I’ll never forget getting a call from 2 team members after they had led an all day workshop. I had barely answered the phone and they were telling me everything that they perceived “went wrong” and how disappointed they were with different aspects of the day. I listened and commiserated (because I have definitely had those days) but then we figured out what contributed to the challenges and how we could all move forward based on the lessons learned.
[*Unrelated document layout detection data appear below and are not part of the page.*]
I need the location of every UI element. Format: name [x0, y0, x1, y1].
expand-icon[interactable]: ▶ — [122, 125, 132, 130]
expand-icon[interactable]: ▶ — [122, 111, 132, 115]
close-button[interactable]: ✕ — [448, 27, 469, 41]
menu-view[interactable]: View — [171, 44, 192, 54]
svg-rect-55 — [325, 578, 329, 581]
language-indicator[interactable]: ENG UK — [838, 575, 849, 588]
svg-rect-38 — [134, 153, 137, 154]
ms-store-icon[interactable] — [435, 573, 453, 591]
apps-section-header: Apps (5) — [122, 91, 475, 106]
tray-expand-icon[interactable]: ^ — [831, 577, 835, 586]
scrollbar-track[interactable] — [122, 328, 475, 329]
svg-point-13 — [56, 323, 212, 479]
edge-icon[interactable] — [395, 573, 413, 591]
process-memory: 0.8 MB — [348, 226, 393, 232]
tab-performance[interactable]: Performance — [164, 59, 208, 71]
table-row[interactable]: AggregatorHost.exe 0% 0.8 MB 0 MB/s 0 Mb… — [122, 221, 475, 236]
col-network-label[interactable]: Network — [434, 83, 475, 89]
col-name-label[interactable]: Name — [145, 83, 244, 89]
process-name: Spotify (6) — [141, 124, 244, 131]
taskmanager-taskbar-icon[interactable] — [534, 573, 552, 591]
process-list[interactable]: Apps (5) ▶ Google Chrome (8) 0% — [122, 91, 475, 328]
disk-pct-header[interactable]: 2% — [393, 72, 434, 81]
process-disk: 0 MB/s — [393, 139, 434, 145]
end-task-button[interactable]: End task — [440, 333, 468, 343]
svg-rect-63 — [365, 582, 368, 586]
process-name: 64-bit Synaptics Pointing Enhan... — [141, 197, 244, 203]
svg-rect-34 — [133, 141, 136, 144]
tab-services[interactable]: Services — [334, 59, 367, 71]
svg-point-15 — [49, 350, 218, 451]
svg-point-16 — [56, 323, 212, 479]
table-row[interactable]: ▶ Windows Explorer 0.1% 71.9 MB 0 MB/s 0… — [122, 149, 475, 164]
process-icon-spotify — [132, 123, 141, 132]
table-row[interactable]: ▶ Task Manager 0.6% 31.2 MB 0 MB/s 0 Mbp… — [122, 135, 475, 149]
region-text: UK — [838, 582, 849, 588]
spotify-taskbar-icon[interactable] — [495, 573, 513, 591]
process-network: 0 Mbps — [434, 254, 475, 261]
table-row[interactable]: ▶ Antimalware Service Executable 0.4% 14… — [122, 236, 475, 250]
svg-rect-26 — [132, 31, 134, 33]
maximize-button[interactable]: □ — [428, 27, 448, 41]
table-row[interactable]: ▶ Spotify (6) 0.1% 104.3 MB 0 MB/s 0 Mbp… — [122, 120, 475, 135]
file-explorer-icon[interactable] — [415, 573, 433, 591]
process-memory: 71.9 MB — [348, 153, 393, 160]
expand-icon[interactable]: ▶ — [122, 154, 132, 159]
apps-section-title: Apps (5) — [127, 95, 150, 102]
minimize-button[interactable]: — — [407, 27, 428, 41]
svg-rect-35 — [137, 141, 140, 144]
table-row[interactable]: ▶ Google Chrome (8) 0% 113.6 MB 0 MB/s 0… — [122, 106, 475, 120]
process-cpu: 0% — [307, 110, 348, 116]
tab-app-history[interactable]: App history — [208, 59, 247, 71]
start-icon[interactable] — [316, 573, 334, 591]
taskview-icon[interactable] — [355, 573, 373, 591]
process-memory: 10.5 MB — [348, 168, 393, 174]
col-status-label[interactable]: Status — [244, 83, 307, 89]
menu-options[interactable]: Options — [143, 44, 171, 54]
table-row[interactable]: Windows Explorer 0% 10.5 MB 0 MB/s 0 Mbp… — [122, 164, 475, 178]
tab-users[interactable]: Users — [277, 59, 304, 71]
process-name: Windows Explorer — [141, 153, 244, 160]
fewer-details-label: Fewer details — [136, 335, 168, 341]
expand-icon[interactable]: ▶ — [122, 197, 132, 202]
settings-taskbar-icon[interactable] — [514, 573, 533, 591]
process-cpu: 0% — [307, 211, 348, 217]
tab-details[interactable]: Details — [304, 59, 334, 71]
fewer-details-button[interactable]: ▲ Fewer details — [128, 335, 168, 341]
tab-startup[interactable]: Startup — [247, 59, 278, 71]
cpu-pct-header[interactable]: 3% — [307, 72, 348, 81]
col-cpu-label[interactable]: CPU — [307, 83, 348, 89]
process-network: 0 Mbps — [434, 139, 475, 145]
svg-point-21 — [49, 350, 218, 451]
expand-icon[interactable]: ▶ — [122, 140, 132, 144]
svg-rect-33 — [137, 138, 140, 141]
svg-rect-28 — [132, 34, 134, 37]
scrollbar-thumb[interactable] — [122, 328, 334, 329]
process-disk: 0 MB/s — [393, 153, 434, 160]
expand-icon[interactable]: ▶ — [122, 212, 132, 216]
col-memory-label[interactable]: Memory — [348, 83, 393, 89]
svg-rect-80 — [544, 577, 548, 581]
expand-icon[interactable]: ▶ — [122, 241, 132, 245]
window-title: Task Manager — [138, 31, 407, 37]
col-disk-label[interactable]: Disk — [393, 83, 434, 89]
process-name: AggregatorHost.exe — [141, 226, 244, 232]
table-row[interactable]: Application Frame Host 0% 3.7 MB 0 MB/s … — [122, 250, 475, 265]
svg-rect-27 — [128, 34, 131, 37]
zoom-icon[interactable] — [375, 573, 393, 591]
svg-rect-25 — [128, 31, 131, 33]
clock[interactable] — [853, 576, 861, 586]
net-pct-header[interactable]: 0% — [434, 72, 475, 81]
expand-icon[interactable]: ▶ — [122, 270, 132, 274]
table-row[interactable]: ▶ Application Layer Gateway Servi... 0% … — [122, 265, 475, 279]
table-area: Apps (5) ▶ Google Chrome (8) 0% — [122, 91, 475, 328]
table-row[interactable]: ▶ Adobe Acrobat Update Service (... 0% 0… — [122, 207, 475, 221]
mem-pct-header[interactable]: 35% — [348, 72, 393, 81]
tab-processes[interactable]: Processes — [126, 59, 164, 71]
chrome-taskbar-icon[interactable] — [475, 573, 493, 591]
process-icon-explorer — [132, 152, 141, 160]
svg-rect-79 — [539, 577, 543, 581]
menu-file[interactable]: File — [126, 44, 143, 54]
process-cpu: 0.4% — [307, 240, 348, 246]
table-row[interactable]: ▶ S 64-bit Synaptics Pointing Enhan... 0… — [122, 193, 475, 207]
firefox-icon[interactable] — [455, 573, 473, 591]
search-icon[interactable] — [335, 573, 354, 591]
I admire them both for their vulnerability to share their challenges, willingness to admit that things weren’t perfect and desire to seek guidance to improve. They also shared that they appreciate how I not only support them but push them to grow. This day was a milestone in my own leadership journey. It signaled a shift in culture where we could openly share challenges and seek feedback in a way that I had always wanted but in reality had not the norm. I was happy that they not only felt comfortable enough to tell me (as their supervisor) when things didn’t go perfectly– because if we are honest do they ever?! — but they sought me out to tell me and problem solve to figure out how to make it better.
Immersed leaders create environments where people feel safe taking risks- #LLAP
In Lead Like a Pirate, Shelley Burgess and Beth Houf discuss the importance of leadership in creating environments where people feel safe taking risks. As I think about the importance growing people– whether it’s my children, team members, teachers, principals, we all need to take risks to grow but if we don’t have the right conditions and are afraid of the ramifications, it’s not that easy to try new things, which means growth and development can be stunted.
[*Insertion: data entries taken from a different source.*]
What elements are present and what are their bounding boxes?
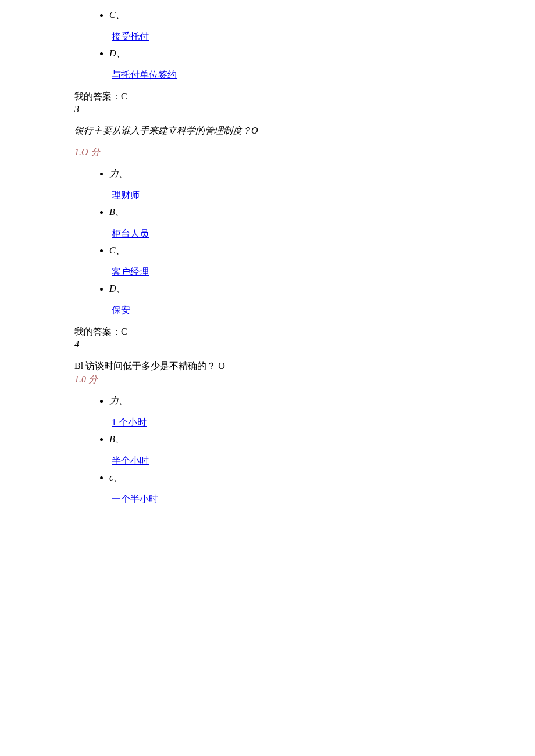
option-marker-a: 力、 xyxy=(109,168,500,180)
option-marker-d: D、 xyxy=(109,283,500,295)
score-3: 1.O 分 xyxy=(74,146,500,159)
answer-line: 我的答案：C xyxy=(74,91,500,103)
option-marker-c: C、 xyxy=(109,245,500,257)
option-link-security[interactable]: 保安 xyxy=(112,305,130,315)
option-link-accept[interactable]: 接受托付 xyxy=(112,31,149,41)
list-item: B、 半个小时 xyxy=(109,433,500,467)
question-number-4: 4 xyxy=(74,339,500,350)
list-item: B、 柜台人员 xyxy=(109,206,500,240)
question-text-3: 银行主要从谁入手来建立科学的管理制度？O xyxy=(74,125,500,137)
list-item: 力、 1 个小时 xyxy=(109,395,500,429)
option-marker-b: B、 xyxy=(109,206,500,218)
option-link-sign[interactable]: 与托付单位签约 xyxy=(112,70,177,80)
option-link-manager[interactable]: 客户经理 xyxy=(112,267,149,277)
option-link-1-5hour[interactable]: 一个半小时 xyxy=(112,494,158,504)
list-item: D、 保安 xyxy=(109,283,500,317)
option-marker-c: C、 xyxy=(109,9,500,22)
question-text-4: Bl 访谈时间低于多少是不精确的？ O xyxy=(74,360,500,372)
option-link-counter[interactable]: 柜台人员 xyxy=(112,228,149,238)
list-item: D、 与托付单位签约 xyxy=(109,48,500,81)
question-number-3: 3 xyxy=(74,104,500,114)
option-link-1hour[interactable]: 1 个小时 xyxy=(112,417,147,427)
list-item: c、 一个半小时 xyxy=(109,472,500,506)
list-item: C、 客户经理 xyxy=(109,245,500,278)
list-item: C、 接受托付 xyxy=(109,9,500,43)
option-marker-a: 力、 xyxy=(109,395,500,407)
option-marker-c: c、 xyxy=(109,472,500,484)
option-marker-b: B、 xyxy=(109,433,500,446)
option-link-halfhour[interactable]: 半个小时 xyxy=(112,456,149,465)
score-4: 1.0 分 xyxy=(74,374,500,386)
list-item: 力、 理财师 xyxy=(109,168,500,202)
option-marker-d: D、 xyxy=(109,48,500,60)
answer-line-3: 我的答案：C xyxy=(74,326,500,338)
option-link-financial[interactable]: 理财师 xyxy=(112,190,140,200)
I know I care as much about my team members and our work now as I did when I first took over the role as a director but what I felt and thought didn’t always come across in my actions and wasn’t always how I was perceived. George Couros made this distinction recently that I thought was really profound, it’s not enough to value people, but that people actually have to FEEL valued. As I think about how we have deliberately created the conditions that make people feel valued where they can openly share challenges to grow and improve, there are 5 things that I think have contributed to the development of this culture.
- Celebrate the Positive — It’s important (and costs nothing) to shine the spotlight on others, to notice efforts and acknowledge the success of others. Because of this, we have made a regular practice of opening meetings with celebrations. Admittedly, I thought it would get repetitive and that we would quickly tire of this quickly but we haven’t and now regularly look forward to this time. I have noticed how it sets a positive tone and makes people feel valued. It’s always great to see what resonated with individuals over the week and hear about great things that people have done. I also notice that the people who are being celebrated can rarely hide the smile as they appreciate being recognized by colleagues.
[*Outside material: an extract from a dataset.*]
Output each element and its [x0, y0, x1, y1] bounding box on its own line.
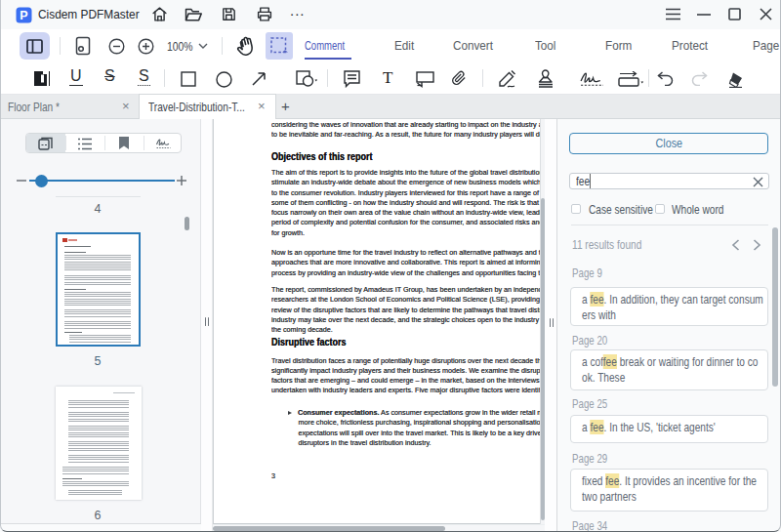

- Effective Feedback Loops — Regular communication and feedback are critical to developing and maintaining effective relationships. I have learned to never assume that everything is ok or that people are going to tell you about challenges, especially if the structures for this to happen aren’t in place. Effective leaders are visible, available, and connected to their teams and have multiple strategies to check in formally and informally. When you are invested in individuals and their work from the beginning, people are more willing to share successes and challenges. I have found that it is important to schedule frequent check-ins and to make sure that we have the space to ask questions, get feedback and problem solve emerging challenges.
- Reflect on growth –– When improvement happens gradually over time (as most does), it’s sometimes hard to see the growth. Being intentional about reflecting on growth and sharing both successes and lessons learned can build confidence. As the end of the year is approaching and we had to do evaluations, our team opted to have individuals share their own strengths, opportunities for growth and next steps to inform the performance evaluation rather than just coming from me. Making this public and empowering the team to reflect and document their own growth over time was a great way to highlight the growth and help our team move to the next level individually and collectively. Our goals are now posted and we are all invested in helping each team member grow.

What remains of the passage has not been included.